The stock market did not like the third-quarter earnings report from subscription software giant Salesforce (CRM -1.10%). The company beat analyst expectations, but guidance called for a growth slowdown in the fourth quarter. On top of that lackluster outlook, co-CEO Bret Taylor unexpectedly stepped down effective Jan. 31. The stock closed Thursday down about 8%. 

More concerning than all of this, though, is the splashy $10 billion share buyback program Salesforce unveiled earlier this year. "...we're thrilled to initiate our first-ever share repurchase program to continue to deliver incredible value to our shareholders on our path to $50 billion in revenue in FY26," said co-CEO Marc Benioff in August.

These noncash expenses use a lot of cash

The last thing Salesforce's share buyback program does is deliver value to its shareholders. Normally, share buybacks are a good thing, assuming the price paid for shares is reasonable. After the buyback, profits are spread across a smaller number of shares, boosting per-share numbers and potentially the stock price. In some cases, share buybacks are a better way to return value to shareholders than dividends.

The problem with Salesforce's share buyback program is that it doesn't reduce the share count by much at all. How is that possible? Let me tell you about stock-based compensation.

Like most tech companies, Salesforce doles out equity and options to employees and executives. Stock-based compensation helps retain talent, and it gives employees some skin in the game by tying compensation to the performance of the stock. There's nothing wrong with this in theory.

But also like most tech companies, Salesforce likes to report adjusted profit metrics. These adjusted, or non-GAAP, profit metrics treat stock-based compensation as if it weren't a real expense.

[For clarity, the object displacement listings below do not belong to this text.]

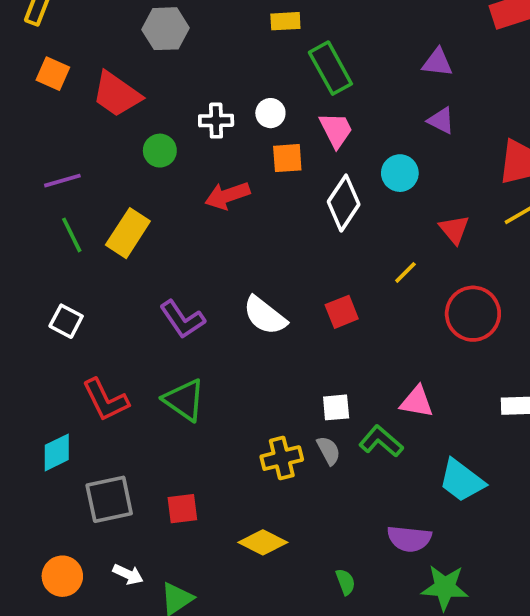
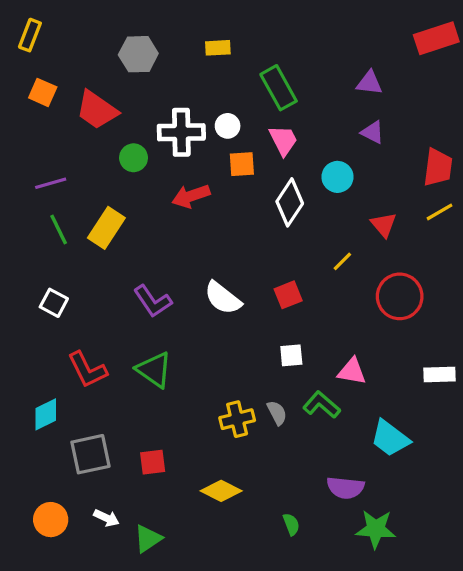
yellow rectangle: (285, 21) -> (218, 48), moved
white cross: (216, 121) -> (181, 132), size x1.6
white square: (336, 407) -> (291, 355), moved

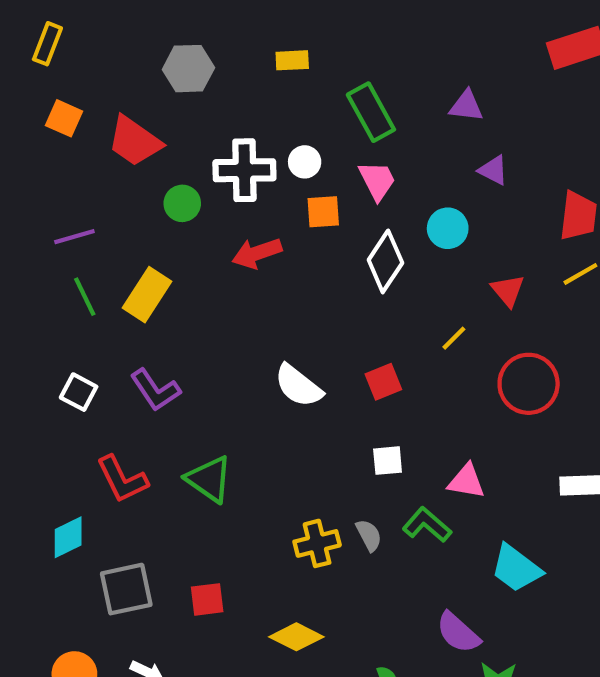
purple triangle: (369, 83) -> (466, 106), moved
purple L-shape: (153, 301) -> (155, 390), moved
purple semicircle: (345, 488) -> (458, 633), turned 36

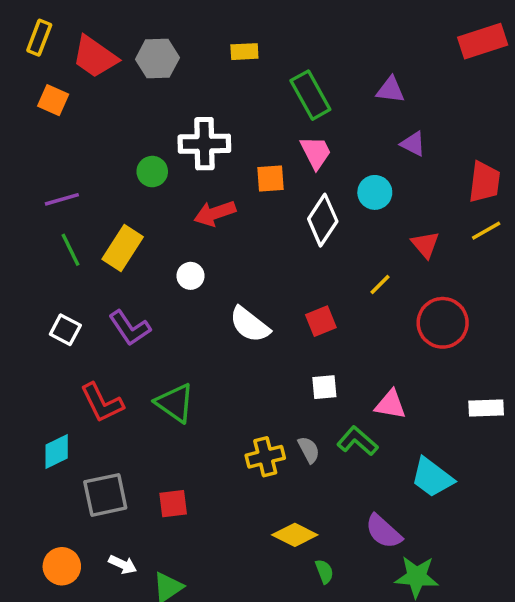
red trapezoid: (135, 141) -> (95, 57), moved
white circle: (305, 162) -> (191, 276), moved
yellow diamond: (296, 637) -> (295, 535), moved

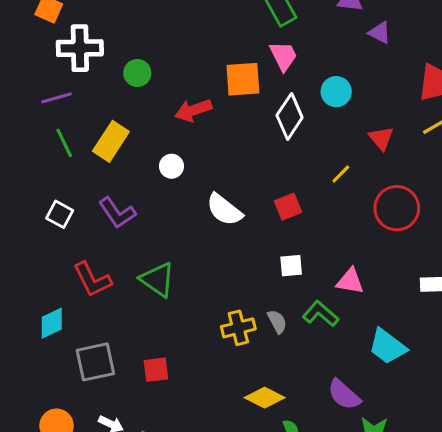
white cross: (204, 144) -> (80, 48), moved
purple triangle: (413, 144) -> (380, 33), moved
orange square: (270, 178) -> (243, 79), size x1.4

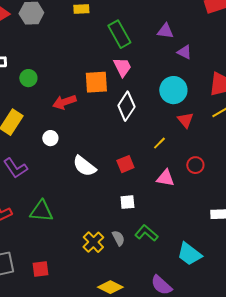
cyan circle: (336, 92) -> (173, 90), moved, size x1.4
red circle: (397, 208) -> (195, 165), size x0.6
green triangle: (158, 280) -> (41, 211), turned -30
pink triangle: (350, 281) -> (165, 178), moved
yellow cross: (238, 328) -> (93, 242), turned -30

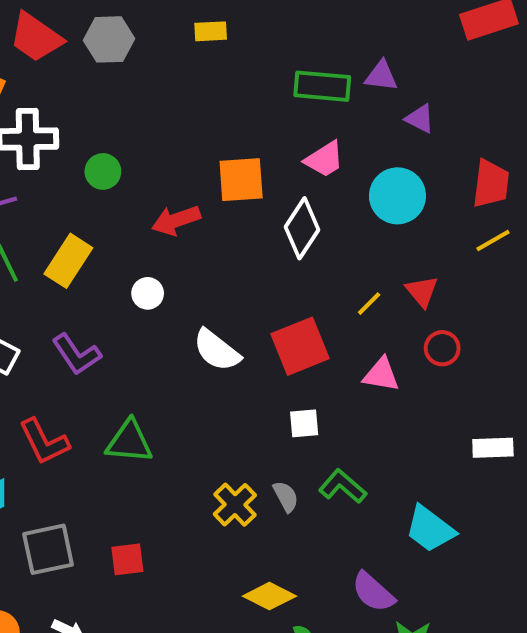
green rectangle: (119, 34) -> (322, 86), moved, turned -56
pink trapezoid: (122, 67) -> (324, 159), moved, turned 85
red triangle: (185, 120) -> (422, 291), moved
red square: (125, 164) -> (300, 346), size x1.6

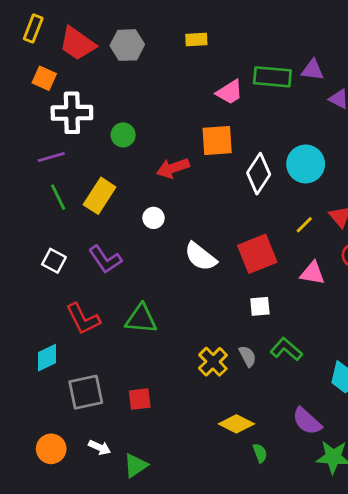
pink trapezoid: (324, 159) -> (230, 92), moved
cyan circle: (397, 196) -> (306, 164), moved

While stock-based compensation is a noncash expense, it is very real. Back in 1992, super-investor Warren Buffett had this to say about stock-based compensation:

If options aren't a form of compensation, what are they? If compensation isn't an expense, what is it? And, if expenses shouldn't go into the calculation of earnings, where in the world should they go?

For the current fiscal year, which ends in late January, Salesforce expects to report adjusted earnings per share as high as $4.94. A whopping $3.26 per share will come from the company treating stock-based compensation as something to be ignored.

Here's how this ties back into the buyback program. Even if you were to make the argument that it's OK to pretend stock-based compensation can be ignored because it doesn't use cash, the buyback program uses cash to offset the dilutive effects of stock-based compensation.

$1.7 billion spent

Salesforce spent $1.68 billion on share buybacks in the third quarter. The diluted share count at the end of the third quarter was 1 billion, down from 1.001 billion at the end of the second quarter. Salesforce effectively paid over $1,600 for each share it retired. That's more than 10 times the current stock price.

Salesforce is handing out stock options, claiming that these expenses don't matter by virtue of touting adjusted profit metrics, then turning around and pouring cash into preventing a share count explosion caused by those very same stock options. All the buyback program does is turn a non-cash expense into a de facto cash expense.

Salesforce has more than $8 billion left as part of its share buyback authorization, and more likely than not, the vast majority of that will go toward offsetting the dilution from stock-based compensation. Investors would be wise to ignore Salesforce's adjusted profit figures when evaluating the stock. They're nonsense.